• [EXERCISE]
Only some lines are wanted. Transcribe, exactly, the lines below from the line with "международном" up to and including the line with "области примут участие в Межд...".

• [Recorded data]
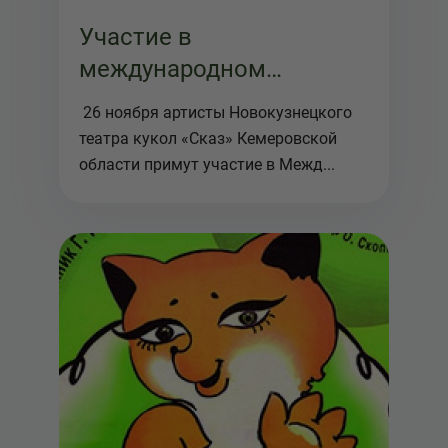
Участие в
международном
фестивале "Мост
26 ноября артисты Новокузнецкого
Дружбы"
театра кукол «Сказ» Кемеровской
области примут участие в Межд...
--
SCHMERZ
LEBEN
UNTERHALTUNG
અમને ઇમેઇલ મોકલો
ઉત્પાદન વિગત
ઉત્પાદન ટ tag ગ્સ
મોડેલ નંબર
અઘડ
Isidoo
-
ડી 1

• [ANSWER SECTION]
международном
фестивале "Мост
26 ноября артисты Новокузнецкого
Дружбы"
театра кукол «Сказ» Кемеровской
области примут участие в Межд...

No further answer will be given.